Whether you are a renter, doctor, or tech company, real estate is not your core competency and there is a need (and opportunity) for intermediaries to manage real estate on behalf of the leasor and leasee. Further, the traditional hospitality companies (Marriott, Hyatt, Intercontinental) have failed to keep up with relevant trends and are no longer meeting the expectations of rapidly changing millennial consumer preferences. As a result, next generation hospitality companies, such as, Stay Alfred offering short term vacation rentals, Zeus & Blueground offering corporate housing and Bungalow and Starcity offering co-living are taking advantage of this consumer preference shift and creating brands around living. This new generation of brands is connecting travelers and renters more closely with their local surrounding environments and communities with the amenities they’ve come to enjoy and expect.

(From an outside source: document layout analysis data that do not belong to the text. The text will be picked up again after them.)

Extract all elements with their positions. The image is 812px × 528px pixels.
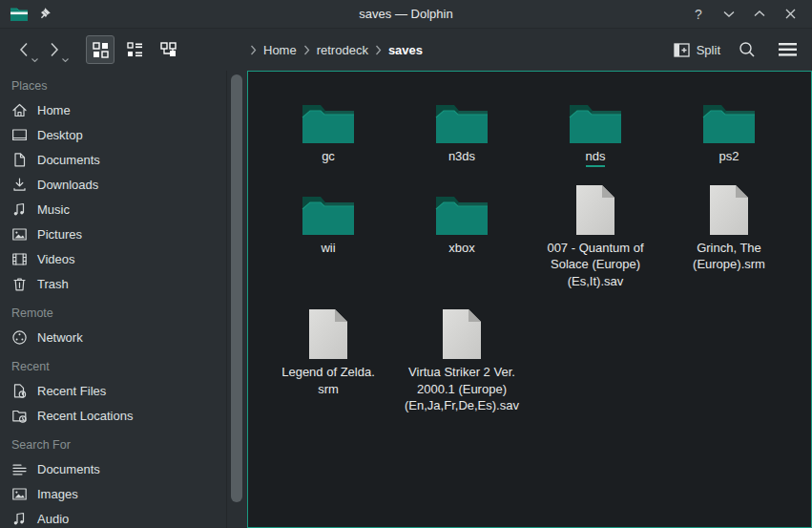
sidebar-item-desktop[interactable]: Desktop [11,122,226,147]
file-item-label: xbox [448,240,474,257]
sidebar-item-videos[interactable]: Videos [11,246,226,271]
sidebar-section: Places Home Desktop Documents Downloads … [11,74,226,296]
breadcrumb-chevron-icon [375,45,382,55]
file-item-legend-of-zelda[interactable]: Legend of Zelda. srm [261,293,395,401]
folder-item-wii[interactable]: wii [261,169,395,261]
sidebar-item-documents[interactable]: Documents [11,456,226,481]
sidebar-item-label: Documents [37,153,100,167]
sidebar-item-images[interactable]: Images [11,481,226,506]
folder-item-ps2[interactable]: ps2 [662,77,796,169]
minimize-button[interactable] [717,4,741,25]
help-icon: ? [695,7,702,22]
sidebar-section: Recent Recent Files Recent Locations [11,355,226,428]
forward-button[interactable] [42,36,67,63]
image-icon [11,486,28,502]
minimize-icon [723,11,735,17]
split-button[interactable]: Split [674,43,720,57]
folder-item-n3ds[interactable]: n3ds [395,77,529,169]
folder-icon [302,91,355,144]
sidebar-item-audio[interactable]: Audio [11,506,226,528]
back-dropdown-icon [31,58,38,62]
close-icon [785,9,796,19]
sidebar-item-label: Downloads [37,178,98,192]
maximize-button[interactable] [747,4,772,25]
split-label: Split [697,43,720,57]
sidebar-scrollbar [227,71,247,528]
sidebar-item-label: Trash [37,277,69,291]
tree-view-button[interactable] [155,35,183,64]
sidebar-item-label: Recent Files [37,384,106,398]
file-item-label: n3ds [448,148,475,165]
sidebar-item-label: Desktop [37,128,83,142]
file-item-label: 007 - Quantum of Solace (Europe) (Es,It)… [547,240,643,290]
sidebar-item-label: Videos [37,252,75,266]
close-button[interactable] [778,4,802,25]
hamburger-menu-icon [779,43,797,56]
folder-icon [435,182,489,236]
desktop-icon [11,127,28,143]
search-icon [739,41,756,58]
folder-item-gc[interactable]: gc [261,77,395,169]
video-icon [11,251,28,267]
folder-item-nds[interactable]: nds [529,77,662,169]
scrollbar-thumb[interactable] [231,74,242,502]
sidebar-item-label: Network [37,330,83,345]
document-icon [11,152,28,168]
back-button[interactable] [11,36,36,63]
sidebar-item-label: Audio [37,512,69,526]
back-icon [19,42,29,57]
sidebar-item-trash[interactable]: Trash [11,271,226,296]
details-view-button[interactable] [120,35,149,64]
file-item-label: ps2 [719,148,739,165]
home-icon [11,102,28,118]
split-icon [674,43,690,57]
trash-icon [11,276,28,292]
file-item-virtua-striker-2-ver[interactable]: Virtua Striker 2 Ver. 2000.1 (Europe) (E… [395,293,529,418]
sidebar-item-recent-locations[interactable]: Recent Locations [11,403,226,428]
sidebar-item-recent-files[interactable]: Recent Files [11,378,226,403]
file-item-label: Legend of Zelda. srm [281,364,375,397]
maximize-icon [754,11,765,17]
titlebar: saves — Dolphin ? [0,0,812,29]
search-button[interactable] [734,36,760,63]
sidebar-item-music[interactable]: Music [11,197,226,222]
music-icon [11,201,28,218]
sidebar-item-pictures[interactable]: Pictures [11,222,226,246]
sidebar-item-label: Pictures [37,227,82,242]
sidebar-section-title: Recent [11,355,226,378]
file-icon [308,306,348,360]
sidebar-item-documents[interactable]: Documents [11,147,226,172]
file-grid: gc n3ds nds ps2 wii xbox [261,77,811,418]
folder-icon [302,182,355,236]
file-item-007-quantum-of[interactable]: 007 - Quantum of Solace (Europe) (Es,It)… [529,169,662,294]
places-panel: Places Home Desktop Documents Downloads … [0,71,227,528]
breadcrumb-saves[interactable]: saves [388,43,423,57]
lines-icon [11,461,28,477]
file-icon [709,182,749,236]
dolphin-window: saves — Dolphin ? [0,0,812,528]
sidebar-section: Remote Network [11,302,226,349]
sidebar-item-label: Home [37,103,71,117]
dolphin-app-icon [10,7,29,22]
icons-view-button[interactable] [86,35,115,64]
sidebar-item-home[interactable]: Home [11,97,226,122]
folder-icon [435,91,489,144]
pin-icon[interactable] [37,7,52,21]
breadcrumb-retrodeck[interactable]: retrodeck [317,43,368,57]
file-icon [575,182,615,236]
folder-item-xbox[interactable]: xbox [395,169,529,261]
folder-view[interactable]: gc n3ds nds ps2 wii xbox [247,71,812,528]
menu-button[interactable] [774,36,801,63]
file-item-grinch-the[interactable]: Grinch, The (Europe).srm [662,169,796,277]
sidebar-item-label: Images [37,487,78,501]
sidebar-section-title: Places [11,74,226,97]
sidebar-item-network[interactable]: Network [11,325,226,349]
file-item-label: Grinch, The (Europe).srm [693,240,765,273]
details-view-icon [127,42,143,58]
sidebar-item-downloads[interactable]: Downloads [11,172,226,197]
help-button[interactable]: ? [686,4,711,25]
file-icon [442,306,482,360]
sidebar-item-label: Music [37,202,70,217]
breadcrumb-home[interactable]: Home [263,43,297,57]
breadcrumb: Home retrodeck saves [250,29,423,71]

Repurposing Existing Real Estate Supply
The US faces an aging real estate supply problem. Many houses and buildings were built 50+ years ago and were not optimized for how humans work, live and play today. As a result, we’re excited to invest in companies helping to revitalize the United States’ aging real estate supply. Two possible solutions include the use of co-working and co-living. For example, companies, such as, Spacious and Out of Office are partnering with restaurants and hotels, respectively, to revitalize idle, underutilized properties by increasing foot traffic or repurposing older assets with new use cases for a growing distributed workforce. Companies, such as, Bungalow, are partnering with large (5+ bedrooms) single family home owners and transforming those homes into multi-income properties. More specifically, Millennials are waiting longer than ever before to get married, start a family and buy a house. Further, Millennials are having smaller families that do not require five bedroom homes once built for baby boomer families with 3+ children in the 40s, 50s and 60s. As a result, demand for those larger homes is decreasing and alternatives are needed to repurpose them. One solution is to transform them into co-living homes to help house the many single renters in their 20s and 30s who previously would be married and starting families by now in generations past.

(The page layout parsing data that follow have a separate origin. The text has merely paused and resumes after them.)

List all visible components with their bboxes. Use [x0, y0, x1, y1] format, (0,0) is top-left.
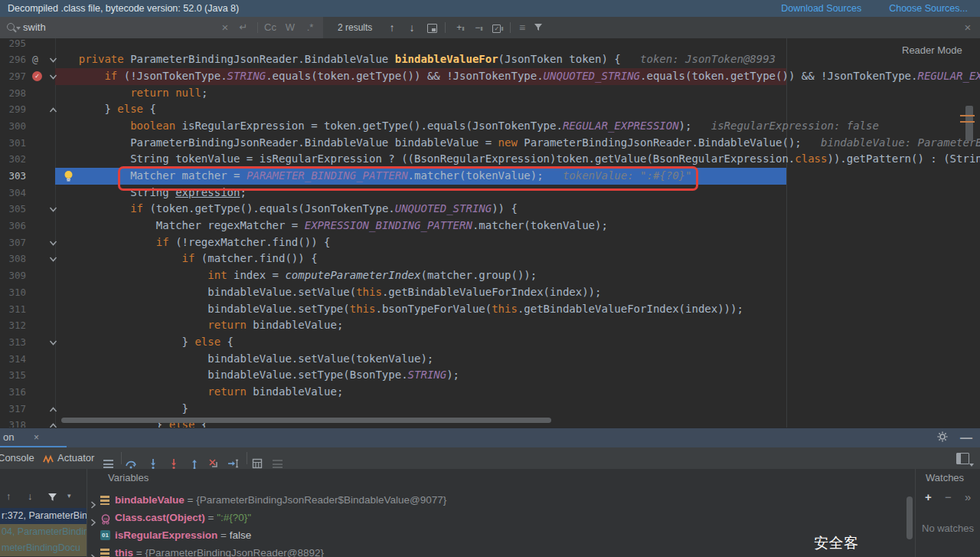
code-line-314[interactable]: 314 bindableValue.setValue(tokenValue);	[0, 351, 980, 368]
next-occurrence-icon[interactable]: ↓	[405, 17, 419, 38]
frame-up-icon[interactable]: ↑	[6, 490, 11, 502]
line-number[interactable]: 316	[0, 384, 26, 401]
add-selection-icon[interactable]: +II	[450, 17, 470, 38]
line-number[interactable]: 295	[0, 38, 26, 51]
line-number[interactable]: 306	[0, 218, 26, 234]
words-toggle[interactable]: W	[283, 17, 298, 38]
line-number[interactable]: 311	[0, 301, 26, 318]
line-number[interactable]: 304	[0, 185, 26, 202]
filter-funnel-icon[interactable]	[531, 17, 545, 38]
line-number[interactable]: 307	[0, 234, 26, 251]
line-number[interactable]: 297	[0, 68, 26, 85]
code-line-308[interactable]: 308 if (matcher.find()) {	[0, 251, 980, 267]
code-line-306[interactable]: 306 Matcher regexMatcher = EXPRESSION_BI…	[0, 218, 980, 234]
line-number[interactable]: 312	[0, 317, 26, 334]
code-line-297[interactable]: 297✓ if (!JsonTokenType.STRING.equals(to…	[0, 68, 980, 85]
editor-horizontal-scrollbar[interactable]	[61, 418, 551, 423]
stack-frame-row[interactable]: r:372, ParameterBin	[0, 508, 87, 524]
match-case-toggle[interactable]: Cc	[263, 17, 278, 38]
code-line-299[interactable]: 299 } else {	[0, 101, 980, 118]
code-line-313[interactable]: 313 } else {	[0, 334, 980, 351]
frames-filter-chevron-icon[interactable]: ▾	[67, 492, 71, 500]
layout-settings-icon[interactable]	[956, 453, 969, 464]
code-editor[interactable]: 295296@ private ParameterBindingJsonRead…	[0, 38, 980, 428]
line-number[interactable]: 317	[0, 401, 26, 418]
search-input[interactable]: swith × ↵ Cc W .*	[0, 17, 323, 38]
tab-console[interactable]: Console	[0, 447, 34, 469]
expand-chevron-icon[interactable]	[90, 549, 96, 557]
download-sources-link[interactable]: Download Sources	[781, 3, 861, 14]
hide-frames-funnel-icon[interactable]	[47, 493, 57, 505]
reader-mode-toggle[interactable]: Reader Mode	[902, 44, 962, 56]
more-watches-icon[interactable]: »	[965, 490, 971, 503]
settings-gear-icon[interactable]	[937, 431, 948, 445]
code-line-305[interactable]: 305 if (token.getType().equals(JsonToken…	[0, 201, 980, 218]
variable-row[interactable]: this = {ParameterBindingJsonReader@8892}	[87, 544, 915, 557]
expand-chevron-icon[interactable]	[90, 496, 96, 509]
breakpoint-icon[interactable]: ✓	[32, 71, 42, 81]
clear-search-icon[interactable]: ×	[219, 17, 231, 38]
close-tab-icon[interactable]: ×	[34, 428, 39, 447]
code-line-298[interactable]: 298 return null;	[0, 85, 980, 102]
line-number[interactable]: 309	[0, 267, 26, 284]
line-number[interactable]: 308	[0, 251, 26, 267]
frame-down-icon[interactable]: ↓	[28, 490, 33, 502]
code-line-309[interactable]: 309 int index = computeParameterIndex(ma…	[0, 267, 980, 284]
expand-chevron-icon[interactable]	[90, 514, 96, 526]
code-line-312[interactable]: 312 return bindableValue;	[0, 317, 980, 334]
method-eval-icon: m	[100, 513, 110, 523]
line-number[interactable]: 296	[0, 51, 26, 68]
code-line-316[interactable]: 316 return bindableValue;	[0, 384, 980, 401]
code-line-311[interactable]: 311 bindableValue.setType(this.bsonTypeF…	[0, 301, 980, 318]
regex-toggle[interactable]: .*	[302, 17, 318, 38]
close-find-bar-icon[interactable]: ×	[962, 17, 974, 38]
select-all-occurrences-icon[interactable]	[427, 24, 437, 33]
stack-frame-row[interactable]: 04, ParameterBindin	[0, 524, 87, 540]
line-number[interactable]: 305	[0, 201, 26, 218]
code-line-296[interactable]: 296@ private ParameterBindingJsonReader.…	[0, 51, 980, 68]
search-results-count: 2 results	[338, 17, 372, 38]
code-line-310[interactable]: 310 bindableValue.setValue(this.getBinda…	[0, 284, 980, 301]
line-number[interactable]: 313	[0, 334, 26, 351]
line-number[interactable]: 310	[0, 284, 26, 301]
line-number[interactable]: 303	[0, 168, 26, 185]
debug-toolbar: Console Actuator	[0, 447, 980, 469]
variable-row[interactable]: bindableValue = {ParameterBindingJsonRea…	[87, 491, 915, 509]
line-number[interactable]: 302	[0, 151, 26, 168]
remove-selection-icon[interactable]: −II	[469, 17, 488, 38]
watermark: 安全客（www.anquanke.com）	[814, 533, 980, 557]
search-query[interactable]: swith	[23, 17, 46, 38]
newline-icon[interactable]: ↵	[237, 17, 250, 38]
line-number[interactable]: 301	[0, 135, 26, 152]
line-number[interactable]: 315	[0, 367, 26, 384]
code-line-302[interactable]: 302 String tokenValue = isRegularExpress…	[0, 151, 980, 168]
line-number[interactable]: 299	[0, 101, 26, 118]
choose-sources-link[interactable]: Choose Sources...	[889, 3, 968, 14]
line-number[interactable]: 318	[0, 417, 26, 428]
line-number[interactable]: 314	[0, 351, 26, 368]
remove-watch-icon[interactable]: −	[945, 490, 952, 503]
search-history-chevron-icon[interactable]	[16, 27, 21, 30]
annotation-icon[interactable]: @	[32, 51, 38, 68]
line-number[interactable]: 300	[0, 118, 26, 135]
code-line-295[interactable]: 295	[0, 38, 980, 51]
hide-panel-icon[interactable]: —	[960, 431, 972, 445]
frames-panel: ↑ ↓ ▾ r:372, ParameterBin04, ParameterBi…	[0, 469, 87, 557]
debug-session-tab[interactable]: on ×	[0, 428, 67, 448]
code-line-301[interactable]: 301 ParameterBindingJsonReader.BindableV…	[0, 135, 980, 152]
code-line-315[interactable]: 315 bindableValue.setType(BsonType.STRIN…	[0, 367, 980, 384]
previous-occurrence-icon[interactable]: ↑	[385, 17, 399, 38]
stack-frame-row[interactable]: meterBindingDocu	[0, 540, 87, 556]
variable-row[interactable]: mClass.cast(Object) = ":#{?0}"	[87, 509, 915, 526]
tab-actuator[interactable]: Actuator	[57, 447, 94, 469]
code-line-300[interactable]: 300 boolean isRegularExpression = token.…	[0, 118, 980, 135]
code-line-307[interactable]: 307 if (!regexMatcher.find()) {	[0, 234, 980, 251]
line-number[interactable]: 298	[0, 85, 26, 102]
toggle-selection-icon[interactable]: ✓II	[488, 17, 508, 38]
editor-vertical-scrollbar[interactable]	[965, 106, 973, 141]
add-watch-icon[interactable]: +	[925, 490, 932, 503]
highlight-annotation-box	[118, 166, 698, 191]
filter-lines-icon[interactable]: ≡	[515, 17, 529, 38]
variable-row[interactable]: 01isRegularExpression = false	[87, 526, 915, 544]
code-line-317[interactable]: 317 }	[0, 401, 980, 418]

The real estate industry is plagued by inefficient, monolithic workflows typically consisting of pen, paper and Excel. The worst negative biproducts of the existing paradigms are not higher costs, lost time, and unstructured data. As a result, real estate tech startups helping real estate companies (lenders, owners, operators, etc) transition from pen, paper, and Excel to software stand to gain the most. By leveraging software, customers will now be able to increase their employees’ throughput whereby increasing efficiency, reducing costs and increasing margins. Employees do not have to be threatened as many of the new software solutions are meant to enhance existing positions, not replace or disrupt them. However, the biggest and most important impact software will have on the industry is its ability to aggregate and structure data in a way that was either previously possible, very difficult or manual. Software will enable real estate stakeholders to analyze performance and make better data driven decisions in real-time not only taking the burden of manual processes off of employees but also helping to ensure better and faster customer experiences.
In conclusion, and although 2018 ended on a tumultuous note, we all have a lot to be thankful for. Heading into 2019, Nine Four Ventures can’t wait to get to work and help build the next generation of real estate technology companies defining the industry.